Resource constraints specify which cluster nodes resources can run on, what order resources load in, and what other resources a specific resource is dependent on.

See also colocation constraint, location constraint and order constraint.

resource set

As an alternative format for defining location, colocation or order constraints, you can use resource sets, where primitives are grouped together in one set. When creating a constraint, you can specify multiple resources for the constraint to apply to.

resource template

To help create many resources with similar configurations, you can define a resource template. After being defined, it can be referenced in primitives or in certain types of constraints. If a template is referenced in a primitive, the primitive inherits all operations, instance attributes (parameters), meta attributes and utilization attributes defined in the template.

SBD (STONITH Block Device)

SBD provides a node fencing mechanism through the exchange of messages via shared block storage. Alternatively, it can be used in diskless mode. In either case, it needs a hardware or software watchdog on each node to ensure that misbehaving nodes are really stopped.

scheduler

The scheduler is implemented as pacemaker-schedulerd. When a cluster transition is needed, pacemaker-schedulerd calculates the expected next state of the cluster and determines what actions need to be scheduled to achieve the next state.

split brain

A scenario in which the cluster nodes are divided into two or more groups that do not know about each other (either through a software or hardware failure). STONITH prevents a split-brain scenario from badly affecting the entire cluster. Also known as a partitioned cluster scenario.

The term split brain is also used in DRBD but means that the nodes contain different data.

SPOF (single point of failure)

Any component of a cluster that, if it fails, triggers the failure of the entire cluster.

STONITH

An acronym for shoot the other node in the head. It refers to the fencing mechanism that shuts down a misbehaving node to prevent it from causing trouble in a cluster. In a Pacemaker cluster, STONITH is managed by the fencing subsystem pacemaker-fenced.

switchover

The planned moving of resources to other nodes in a cluster.

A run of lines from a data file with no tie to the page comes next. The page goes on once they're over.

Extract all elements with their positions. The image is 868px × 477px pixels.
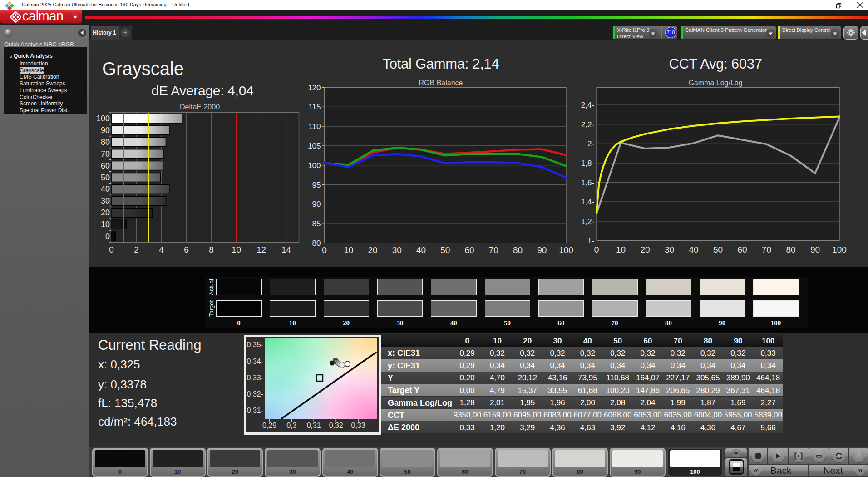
svg-text:60: 60 [464, 245, 474, 255]
svg-text:70: 70 [489, 245, 498, 255]
svg-text:90: 90 [537, 245, 547, 255]
svg-text:20: 20 [640, 245, 650, 254]
svg-text:40: 40 [101, 184, 110, 194]
svg-text:0: 0 [109, 245, 114, 254]
svg-text:100: 100 [559, 245, 573, 255]
svg-text:80: 80 [101, 138, 110, 147]
svg-text:2: 2 [134, 245, 139, 254]
svg-text:2,4-: 2,4- [581, 101, 594, 109]
svg-text:10: 10 [101, 220, 110, 229]
svg-text:100: 100 [96, 114, 110, 123]
svg-text:12: 12 [256, 245, 266, 254]
svg-text:2,2-: 2,2- [581, 120, 594, 129]
svg-text:14: 14 [281, 245, 291, 254]
svg-text:6: 6 [184, 245, 189, 254]
svg-text:100: 100 [832, 245, 847, 254]
svg-text:1,6-: 1,6- [581, 179, 594, 187]
svg-text:100: 100 [308, 161, 321, 170]
svg-text:10: 10 [232, 245, 241, 254]
svg-text:50: 50 [713, 245, 723, 254]
svg-text:20: 20 [368, 245, 377, 255]
svg-text:4: 4 [159, 245, 164, 254]
svg-text:105: 105 [308, 142, 321, 150]
svg-text:60: 60 [737, 245, 747, 254]
svg-text:30: 30 [392, 245, 402, 255]
svg-text:10: 10 [616, 245, 626, 254]
svg-text:120: 120 [308, 84, 321, 92]
svg-text:95: 95 [312, 181, 321, 189]
svg-text:30: 30 [665, 245, 674, 254]
svg-text:80: 80 [513, 245, 523, 255]
svg-text:10: 10 [344, 245, 353, 255]
svg-text:0: 0 [105, 232, 110, 241]
svg-text:70: 70 [762, 245, 771, 254]
svg-text:80: 80 [312, 239, 321, 248]
svg-text:20: 20 [101, 208, 110, 217]
svg-text:30: 30 [101, 196, 110, 205]
svg-text:8: 8 [209, 245, 214, 254]
svg-text:50: 50 [440, 245, 450, 255]
svg-text:90: 90 [312, 200, 321, 209]
svg-text:2-: 2- [587, 139, 594, 148]
svg-text:60: 60 [101, 161, 110, 170]
svg-text:1,2-: 1,2- [581, 217, 594, 226]
svg-text:115: 115 [308, 103, 321, 111]
svg-text:0: 0 [594, 245, 599, 254]
svg-text:90: 90 [101, 126, 110, 135]
svg-text:1,8-: 1,8- [581, 159, 594, 168]
svg-text:40: 40 [416, 245, 426, 255]
svg-text:70: 70 [101, 149, 110, 159]
svg-text:90: 90 [810, 245, 820, 254]
svg-text:1,4-: 1,4- [581, 198, 594, 206]
svg-text:80: 80 [786, 245, 795, 254]
svg-text:1-: 1- [587, 237, 594, 245]
svg-text:40: 40 [689, 245, 698, 254]
svg-text:0: 0 [322, 245, 327, 255]
svg-text:110: 110 [308, 122, 321, 131]
svg-text:85: 85 [312, 219, 321, 228]
svg-text:50: 50 [101, 173, 110, 182]
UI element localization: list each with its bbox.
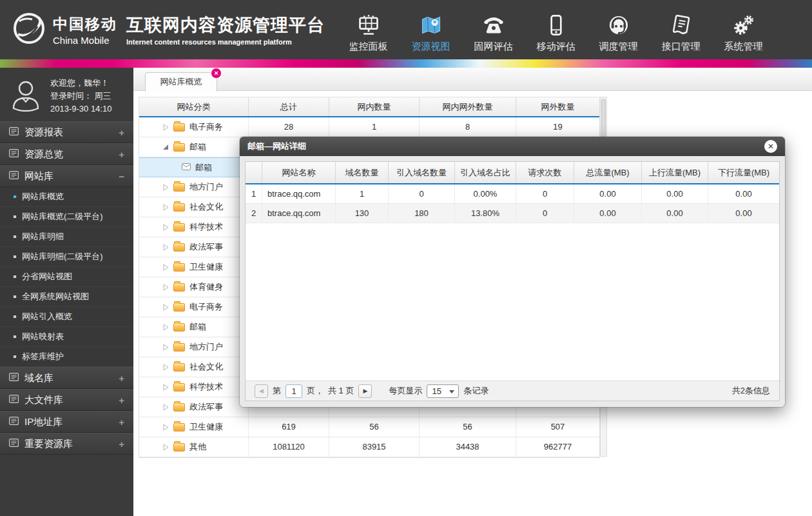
tree-expand-icon[interactable]: [162, 344, 169, 351]
tree-label: 地方门户: [189, 337, 223, 357]
tree-expand-icon[interactable]: [162, 404, 169, 411]
tree-expand-icon[interactable]: [162, 304, 169, 311]
expand-plus-icon[interactable]: +: [119, 127, 124, 138]
sidebar-item-2-8[interactable]: 标签库维护: [0, 347, 133, 367]
tree-expand-icon[interactable]: [162, 264, 169, 271]
document-icon: [9, 170, 19, 182]
modal-column-header-7[interactable]: 上行流量(MB): [642, 162, 708, 183]
modal-close-icon[interactable]: ✕: [764, 140, 777, 153]
sidebar-item-2-6[interactable]: 网站引入概览: [0, 307, 133, 327]
tree-cell[interactable]: 地方门户: [139, 337, 249, 357]
sidebar-group-5[interactable]: IP地址库+: [0, 411, 133, 433]
tree-expand-icon[interactable]: [162, 424, 169, 431]
tree-cell[interactable]: 社会文化: [139, 197, 249, 217]
modal-table-row[interactable]: 1btrace.qq.com100.00%00.000.000.00: [246, 184, 779, 204]
tree-expand-icon[interactable]: [162, 364, 169, 371]
tree-expand-icon[interactable]: [162, 324, 169, 331]
modal-column-header-4[interactable]: 引入域名占比: [455, 162, 516, 183]
sidebar-item-2-3[interactable]: 网站库明细(二级平台): [0, 247, 133, 267]
tab-close-icon[interactable]: ×: [211, 68, 222, 79]
expand-plus-icon[interactable]: +: [119, 417, 124, 428]
modal-column-header-3[interactable]: 引入域名数量: [389, 162, 455, 183]
tree-label: 邮箱: [195, 158, 212, 177]
prev-page-button[interactable]: ◀: [255, 384, 268, 398]
tree-expand-icon[interactable]: [162, 244, 169, 251]
tree-cell[interactable]: 其他: [139, 437, 249, 457]
map-icon: [400, 5, 462, 36]
sidebar-item-2-0[interactable]: 网站库概览: [0, 187, 133, 207]
tree-cell[interactable]: 科学技术: [139, 377, 249, 397]
tree-cell[interactable]: 地方门户: [139, 177, 249, 197]
expand-plus-icon[interactable]: +: [119, 149, 124, 160]
sidebar-group-0[interactable]: 资源报表+: [0, 121, 133, 143]
sidebar-item-2-4[interactable]: 分省网站视图: [0, 267, 133, 287]
column-header-1[interactable]: 总计: [249, 97, 329, 116]
column-header-4[interactable]: 网外数量: [516, 97, 599, 116]
nav-item-3[interactable]: 移动评估: [525, 5, 587, 53]
bullet-icon: [14, 215, 16, 218]
tab-website-library-overview[interactable]: 网站库概览 ×: [145, 72, 217, 92]
sidebar-group-1[interactable]: 资源总览+: [0, 143, 133, 165]
modal-column-header-1[interactable]: 网站名称: [262, 162, 336, 183]
nav-item-5[interactable]: 接口管理: [650, 5, 712, 53]
tree-label: 地方门户: [189, 177, 223, 197]
modal-table-row[interactable]: 2btrace.qq.com13018013.80%00.000.000.00: [246, 204, 779, 223]
tree-cell[interactable]: 邮箱: [139, 137, 249, 157]
nav-item-0[interactable]: 监控面板: [337, 5, 400, 53]
tree-cell[interactable]: 邮箱: [139, 158, 249, 177]
value-cell: 19: [516, 117, 599, 137]
sidebar-group-4[interactable]: 大文件库+: [0, 389, 133, 411]
collapse-minus-icon[interactable]: −: [119, 171, 124, 182]
tree-expand-icon[interactable]: [162, 384, 169, 391]
tree-expand-icon[interactable]: [162, 184, 169, 191]
nav-item-6[interactable]: 系统管理: [712, 5, 775, 53]
next-page-button[interactable]: ▶: [358, 384, 372, 398]
tree-expand-icon[interactable]: [162, 224, 169, 231]
tree-cell[interactable]: 科学技术: [139, 217, 249, 237]
tree-expand-icon[interactable]: [162, 444, 169, 451]
tree-cell[interactable]: 电子商务: [139, 117, 249, 137]
expand-plus-icon[interactable]: +: [119, 439, 124, 450]
sidebar-group-6[interactable]: 重要资源库+: [0, 433, 133, 455]
column-header-3[interactable]: 网内网外数量: [420, 97, 516, 116]
tree-cell[interactable]: 邮箱: [139, 317, 249, 337]
column-header-2[interactable]: 网内数量: [329, 97, 420, 116]
page-input[interactable]: 1: [285, 384, 302, 398]
tree-expand-icon[interactable]: [162, 204, 169, 211]
tree-cell[interactable]: 卫生健康: [139, 417, 249, 437]
sidebar-item-2-7[interactable]: 网站映射表: [0, 327, 133, 347]
sidebar-item-2-2[interactable]: 网站库明细: [0, 227, 133, 247]
nav-item-1[interactable]: 资源视图: [400, 5, 462, 53]
tree-cell[interactable]: 体育健身: [139, 277, 249, 297]
sidebar-item-label: 网站库概览: [22, 191, 64, 203]
nav-item-4[interactable]: 调度管理: [587, 5, 650, 53]
modal-column-header-5[interactable]: 请求次数: [516, 162, 574, 183]
nav-item-2[interactable]: 固网评估: [462, 5, 525, 53]
tree-collapse-icon[interactable]: [162, 144, 169, 150]
sidebar-group-2[interactable]: 网站库−: [0, 165, 133, 187]
column-header-0[interactable]: 网站分类: [139, 97, 249, 116]
expand-plus-icon[interactable]: +: [119, 395, 124, 406]
tree-cell[interactable]: 政法军事: [139, 237, 249, 257]
table-row[interactable]: 其他10811208391534438962777: [139, 437, 599, 457]
tree-expand-icon[interactable]: [162, 284, 169, 291]
table-row[interactable]: 电子商务281819: [139, 117, 599, 137]
per-page-select[interactable]: 15: [427, 384, 459, 398]
modal-column-header-2[interactable]: 域名数量: [336, 162, 389, 183]
modal-column-header-6[interactable]: 总流量(MB): [574, 162, 642, 183]
modal-column-header-0[interactable]: [246, 162, 262, 183]
tree-cell[interactable]: 社会文化: [139, 357, 249, 377]
tree-cell[interactable]: 卫生健康: [139, 257, 249, 277]
tree-expand-icon[interactable]: [162, 124, 169, 131]
modal-column-header-8[interactable]: 下行流量(MB): [708, 162, 779, 183]
sidebar: 欢迎您，魏华！ 登录时间： 周三 2013-9-30 14:10 资源报表+ 资…: [0, 68, 133, 516]
value-cell: 0: [516, 184, 574, 203]
sidebar-item-2-1[interactable]: 网站库概览(二级平台): [0, 207, 133, 227]
expand-plus-icon[interactable]: +: [119, 373, 124, 384]
table-row[interactable]: 卫生健康6195656507: [139, 417, 599, 437]
tree-cell[interactable]: 政法军事: [139, 397, 249, 417]
sidebar-item-2-5[interactable]: 全网系统网站视图: [0, 287, 133, 307]
sidebar-group-3[interactable]: 域名库+: [0, 367, 133, 389]
tree-cell[interactable]: 电子商务: [139, 297, 249, 317]
website-name-cell: btrace.qq.com: [262, 184, 336, 203]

See also failover.

utilization

Tells the CRM what capacity a certain resource requires from a node.

watchdog

SBD (STONITH Block Device) needs a watchdog on each node to ensure that misbehaving nodes are really stopped. SBD feeds the watchdog by regularly writing a service pulse to it. If SBD stops feeding the watchdog, the hardware enforces a system restart. This protects against failures of the SBD process itself, such as becoming stuck on an I/O error.